1
The sun had barely risen when the city began its symphony. Lagos didn’t wake gently—it jolted awake with a cacophony of honking horns, vendors’ calls, and the rhythmic clatter of shoes on dusty, sandy, and tiled roads.
Long before the first streaks of dawn fully claimed the sky, Lagos had already declared its refusal to sleep. It was alive, restless, and demanding, pulling every inhabitant into the swirl of its energy.
The daily commute in Lagos is more than just movement from one point to another; it is a ritual, a performance, a test of endurance and wit. It is where survival instinct collides with human connection, and where every step is a negotiation with both the city and oneself.
I would run after the bus, weaving through the tide of bodies, each of us competing for space, for time, for survival. The Danfo, that yellow emblem of Lagos hustle, rattled and roared as though held together by sheer faith. I clutched my bag tightly, an unspoken shield against both pickpockets and the press of humanity.
Around me, the air was thick with a heady cocktail— exhaust fumes, roasted yam, corn, ‘boli’ (roasted plantain), and the salty tang of sweat.

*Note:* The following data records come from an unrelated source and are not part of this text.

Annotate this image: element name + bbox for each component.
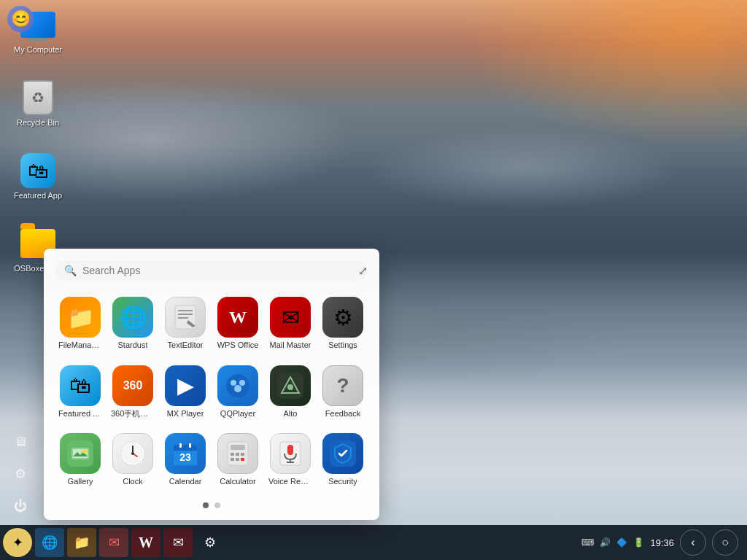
bluetooth-tray-icon[interactable]: 🔷	[616, 537, 627, 548]
browser-icon: 🌐	[42, 534, 58, 551]
svg-rect-27	[189, 443, 191, 448]
filemanager-icon: 📁	[60, 297, 101, 338]
calendar-icon: 23	[165, 433, 206, 474]
feedback-label: Feedback	[325, 409, 360, 419]
sidebar: 😊 🖥 ⚙ ⏻	[0, 0, 41, 525]
search-box[interactable]: 🔍	[55, 260, 368, 281]
taskbar-mailmaster[interactable]: ✉	[163, 528, 193, 557]
mail-icon: ✉	[109, 534, 120, 551]
qqplayer-label: QQPlayer	[220, 409, 255, 419]
mailmaster-taskbar-icon: ✉	[173, 534, 184, 551]
svg-rect-32	[241, 453, 244, 456]
app-alto[interactable]: Alto	[266, 361, 315, 423]
svg-point-21	[131, 452, 134, 455]
svg-rect-33	[231, 458, 234, 461]
security-label: Security	[328, 477, 357, 486]
nav-back-icon: ‹	[691, 536, 694, 549]
nav-back-button[interactable]: ‹	[680, 529, 706, 556]
qqplayer-icon	[217, 365, 258, 406]
dot-1[interactable]	[214, 502, 220, 508]
user-avatar[interactable]: 😊	[7, 6, 34, 32]
dot-0[interactable]	[203, 502, 209, 508]
mailmaster-label: Mail Master	[270, 341, 311, 350]
security-icon	[322, 433, 363, 474]
taskbar-settings[interactable]: ⚙	[196, 528, 225, 557]
svg-rect-34	[236, 458, 239, 461]
taskbar: ✦ 🌐 📁 ✉ W ✉ ⚙ ⌨ 🔊 🔷 🔋 19:36 ‹ ○	[0, 525, 747, 560]
stardust-label: Stardust	[118, 341, 148, 350]
texteditor-icon	[165, 297, 206, 338]
taskbar-left: ✦ 🌐 📁 ✉ W ✉ ⚙	[3, 528, 225, 557]
app-feedback[interactable]: ? Feedback	[318, 361, 368, 423]
featuredapp-label: Featured A...	[58, 409, 102, 419]
folder-icon: 📁	[74, 534, 90, 551]
app-filemanager[interactable]: 📁 FileManager	[55, 292, 105, 354]
alto-label: Alto	[284, 409, 298, 419]
app-wpsoffice[interactable]: W WPS Office	[213, 292, 263, 354]
app-featuredapp[interactable]: 🛍 Featured A...	[55, 361, 105, 423]
calendar-label: Calendar	[169, 477, 202, 486]
taskbar-folder[interactable]: 📁	[67, 528, 96, 557]
voicerecorder-icon	[270, 433, 311, 474]
sidebar-desktop-btn[interactable]: 🖥	[7, 429, 34, 455]
svg-rect-31	[236, 453, 239, 456]
app-stardust[interactable]: 🌐 Stardust	[108, 292, 158, 354]
mxplayer-label: MX Player	[167, 409, 204, 419]
taskbar-browser[interactable]: 🌐	[35, 528, 64, 557]
power-icon: ⏻	[14, 499, 27, 514]
taskbar-mail[interactable]: ✉	[99, 528, 128, 557]
clock-label: Clock	[123, 477, 143, 486]
app-qqplayer[interactable]: QQPlayer	[213, 361, 263, 423]
360-icon: 360	[112, 365, 153, 406]
svg-point-11	[287, 384, 293, 390]
calculator-label: Calculator	[220, 477, 256, 486]
wpsoffice-label: WPS Office	[217, 341, 259, 350]
app-360[interactable]: 360 360手机助...	[108, 361, 158, 423]
launcher-dots	[55, 502, 368, 508]
svg-rect-35	[241, 458, 244, 461]
wps-icon: W	[139, 534, 153, 551]
app-voicerecorder[interactable]: Voice Recor...	[266, 429, 315, 491]
app-gallery[interactable]: Gallery	[55, 429, 105, 491]
search-input[interactable]	[82, 265, 359, 276]
desktop-icon: 🖥	[14, 435, 27, 450]
app-calendar[interactable]: 23 Calendar	[160, 429, 210, 491]
texteditor-label: TextEditor	[168, 341, 204, 350]
app-clock[interactable]: Clock	[108, 429, 158, 491]
volume-tray-icon[interactable]: 🔊	[600, 537, 611, 548]
app-settings[interactable]: ⚙ Settings	[318, 292, 368, 354]
clock-icon	[112, 433, 153, 474]
mxplayer-icon: ▶	[165, 365, 206, 406]
nav-home-button[interactable]: ○	[712, 529, 738, 556]
app-texteditor[interactable]: TextEditor	[160, 292, 210, 354]
calculator-icon	[217, 433, 258, 474]
svg-rect-26	[179, 443, 182, 448]
feedback-icon: ?	[322, 365, 363, 406]
search-icon: 🔍	[64, 265, 77, 276]
settings-taskbar-icon: ⚙	[204, 534, 216, 551]
app-calculator[interactable]: Calculator	[213, 429, 263, 491]
logo-icon: ✦	[12, 534, 23, 551]
battery-tray-icon[interactable]: 🔋	[633, 537, 644, 548]
nav-home-icon: ○	[721, 536, 729, 549]
mailmaster-icon: ✉	[270, 297, 311, 338]
svg-point-7	[239, 380, 245, 386]
app-mxplayer[interactable]: ▶ MX Player	[160, 361, 210, 423]
stardust-icon: 🌐	[112, 297, 153, 338]
svg-rect-29	[231, 445, 245, 450]
app-security[interactable]: Security	[318, 429, 368, 491]
app-mailmaster[interactable]: ✉ Mail Master	[266, 292, 315, 354]
filemanager-label: FileManager	[58, 341, 102, 350]
expand-icon[interactable]: ⤢	[358, 264, 368, 278]
sidebar-settings-btn[interactable]: ⚙	[7, 461, 34, 487]
apps-grid: 📁 FileManager 🌐 Stardust TextEditor	[55, 292, 368, 491]
keyboard-tray-icon[interactable]: ⌨	[581, 537, 594, 548]
sidebar-power-btn[interactable]: ⏻	[7, 493, 34, 519]
svg-rect-3	[178, 317, 188, 319]
alto-icon	[270, 365, 311, 406]
taskbar-wps[interactable]: W	[131, 528, 160, 557]
gallery-label: Gallery	[68, 477, 93, 486]
svg-rect-37	[287, 445, 293, 455]
taskbar-logo[interactable]: ✦	[3, 528, 32, 557]
svg-rect-2	[178, 314, 193, 315]
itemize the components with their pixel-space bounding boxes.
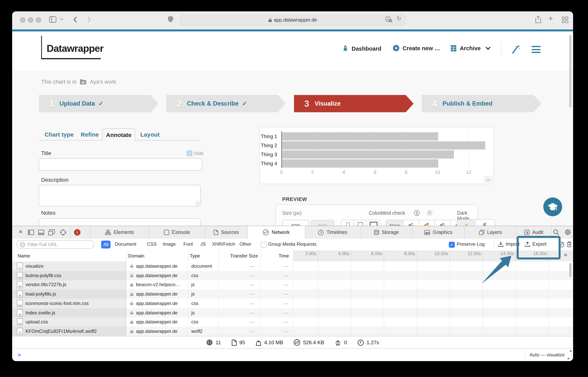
table-row[interactable]: cssiconmonstr-iconic-font.min.css app.da… [12,299,573,308]
tab-graphics[interactable]: Graphics [412,226,465,239]
magic-wand-icon[interactable] [510,45,521,54]
audit-icon [524,230,530,235]
chevron-down-icon[interactable] [60,18,64,21]
colorblind-help-icon[interactable]: ? [426,210,433,216]
nav-create-new[interactable]: Create new … [393,45,440,51]
sidebar-icon[interactable] [49,16,57,24]
bar-thing2 [282,141,485,150]
tab-sources[interactable]: Sources [205,226,247,239]
address-bar[interactable]: app.datawrapper.de [180,14,406,25]
import-button[interactable]: Import [498,241,520,247]
filter-icon [20,242,25,247]
filter-url-input[interactable]: Filter Full URL [16,240,94,249]
table-row[interactable]: AKFOmCnqEu92Fr1Mu4mxK.woff2 app.datawrap… [12,327,573,336]
forward-icon[interactable] [87,16,91,23]
new-tab-icon[interactable]: + [548,14,553,23]
stat-load-time: 1.27s [357,339,379,346]
filter-pill-js[interactable]: JS [200,241,206,247]
step-publish-embed[interactable]: 4 Publish & Embed [422,95,541,112]
hide-label: hide [194,150,204,156]
tab-elements[interactable]: Elements [90,226,149,239]
col-domain[interactable]: Domain [128,253,144,259]
quick-console-bar[interactable]: > Auto — visualize [12,348,573,361]
table-row[interactable]: JSIndex.svelte.js app.datawrapper.de js … [12,308,573,318]
filter-pill-font[interactable]: Font [183,241,193,247]
traffic-light-minimize[interactable] [28,17,33,23]
tab-network-active[interactable]: Network [248,226,305,239]
brand-top-bar [12,29,573,31]
preview-heading: PREVIEW [282,196,307,202]
group-media-checkbox[interactable] [261,242,266,248]
nav-archive[interactable]: Archive [450,45,491,52]
shield-icon[interactable] [167,16,174,24]
issues-badge[interactable]: ! [74,229,80,236]
reload-icon[interactable]: ↻ [397,15,401,22]
step-upload-data[interactable]: 1 Upload Data ✓ [39,95,158,112]
datawrapper-logo[interactable]: Datawrapper [41,36,101,59]
element-picker-icon[interactable] [60,229,67,236]
table-row[interactable]: cssupload.css app.datawrapper.de css — — [12,317,573,327]
description-textarea[interactable] [39,185,201,206]
tab-layers[interactable]: Layers [465,226,516,239]
dock-bottom-icon[interactable] [38,230,44,235]
css-file-icon: css [17,318,23,326]
filter-pill-all[interactable]: All [101,241,111,248]
gear-icon[interactable] [565,229,571,236]
breadcrumb-folder[interactable]: Aya's work [90,79,116,85]
tab-layout[interactable]: Layout [140,131,160,138]
step-visualize-active[interactable]: 3 Visualize [294,95,414,112]
step-check-describe[interactable]: 2 Check & Describe ✓ [166,95,286,112]
traffic-light-close[interactable] [20,17,25,23]
search-icon[interactable] [553,229,559,236]
archive-drawer-icon [450,45,457,52]
layers-icon [479,230,484,235]
graphics-image-icon [424,230,430,235]
filter-pill-xhr[interactable]: XHR/Fetch [212,241,235,247]
col-transfer-size[interactable]: Transfer Size [219,253,258,259]
graduation-cap-icon [547,202,558,212]
title-input[interactable] [39,158,202,171]
filter-pill-document[interactable]: Document [115,241,136,247]
hide-checkbox[interactable]: ✓ [187,150,192,156]
tab-annotate[interactable]: Annotate [102,128,135,141]
academy-help-button[interactable] [543,197,562,216]
back-icon[interactable] [73,16,78,23]
chart-preview: Thing 1 Thing 2 Thing 3 Thing 4 0 2 4 6 … [259,127,494,184]
annotation-arrow [473,247,528,290]
col-type[interactable]: Type [190,253,200,259]
translate-icon[interactable]: A 文 [385,16,392,23]
tab-chart-type[interactable]: Chart type [45,131,74,138]
svg-text:文: 文 [389,19,392,22]
preserve-log-checkbox[interactable]: ✓ [449,242,455,248]
menu-icon[interactable] [532,46,541,53]
table-row[interactable]: JSload-polyfills.js app.datawrapper.de j… [12,289,573,299]
trash-icon[interactable] [566,241,572,248]
resize-width-handle[interactable]: ↔ [484,176,493,183]
execution-context-select[interactable]: Auto — visualize [530,352,572,358]
traffic-light-zoom[interactable] [36,17,41,23]
filter-pill-image[interactable]: Image [163,241,176,247]
share-icon[interactable] [535,15,541,24]
filter-pill-other[interactable]: Other [240,241,251,247]
table-scrollbar[interactable] [569,263,572,277]
css-file-icon: css [17,300,23,307]
tab-overview-icon[interactable] [562,16,568,23]
tab-refine[interactable]: Refine [81,131,99,138]
filter-pill-css[interactable]: CSS [147,241,157,247]
page-scrollbar[interactable] [569,35,572,107]
col-name[interactable]: Name [18,253,30,259]
divider [525,351,525,360]
tab-storage[interactable]: Storage [361,226,412,239]
tab-console[interactable]: ∑ Console [149,226,205,239]
resize-grip-icon[interactable] [196,201,200,205]
undock-window-icon[interactable] [48,229,55,236]
collapse-timeline-icon[interactable]: ^ [564,253,567,259]
nav-dashboard[interactable]: Dashboard [342,45,381,53]
dock-side-icon[interactable] [28,230,34,235]
col-time[interactable]: Time [261,253,289,259]
stat-resources: 95 [232,339,245,346]
plus-circle-icon [393,45,399,51]
storage-database-icon [374,229,379,235]
tab-timelines[interactable]: Timelines [305,226,361,239]
close-inspector-icon[interactable]: ✕ [18,229,23,235]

Inside the bus, bodies pressed together in a reluctant intimacy. Yet in that suffocating closeness emerged a strange solidarity. Without words, we shared space, burdens, and moments of fleeting tenderness.
A hand stretched out for balance was held by a stranger. A conductor’s witty banter provoked laughter that rippled through tired faces. The driver’s reckless swerve was answered with shouts, curses, and sometimes, reluctant amusement.
Even the quarrels—the conductor accusing the driver of neglecting his duty, or passengers complaining about being cheated of their change—were part of the rhythm. It was chaos, but a familiar one.
Navigating Lagos streets became an education, one no classroom could offer. It taught patience, not as resignation but as a discipline, a practice honed daily in the face of endless traffic and delayed buses. It taught attentiveness—an artistry of observation—because in Lagos, everything mattered: the way a hawker weaved through cars with uncanny balance, the sudden shift of the crowd that signaled a bus had arrived, the subtle glance that warned of a pickpocket nearby.
To live in Lagos was to improvise constantly, to be alert, flexible, and ready to adapt in an instant.
The city itself became a theatre, with each day bringing a thousand unfolding dramas. I watched a woman balance a baby on her back while haggling fiercely over the price of oranges, her determination cutting through exhaustion. I saw a boy with dust-streaked legs, trailing behind his mother who carried trays of groundnuts on her head, his small steps swallowed by the endless tide of commuters.
There was the man balancing crates of chilled soda on his head, his movements defying logic, gravity, and the laws of physics. And always, the hawkers—offering gala, bottled water, plantain chips, phone chargers, newspapers, and even miracle prayer handbills—turning every traffic jam into a bustling marketplace.
Each encounter reminded me that Lagos was never a place of stillness. It refused stagnation. Even in its frustrations, its clogged highways and impatient crowds, the city pulsed with a vitality that demanded participation. To commute in Lagos was to accept that you were not merely traveling, but witnessing, learning, and sometimes surrendering.
By the time I reached my destination, I had lived through a hundred lives not my own. I had seen the persistence of mothers, the stubborn hustle of young men, the humor of conductors, and the quiet resilience of strangers who, despite everything, still found ways to smile.
Lagos had a way of reminding me that life was never static, never predictable. In its chaos, it revealed the beauty of human connection, the small kindnesses hidden in overcrowded buses, the strength carried in weary steps, and the stubbornness of a people who refused to be broken by the weight of their city.
The commute was exhausting, yes. It was maddening, often. But in the relentless chaos, there was always something more: a reminder that to live in Lagos is to dance with unpredictability, to survive by connection, and to discover, daily, that even in disorder, there is rhythm.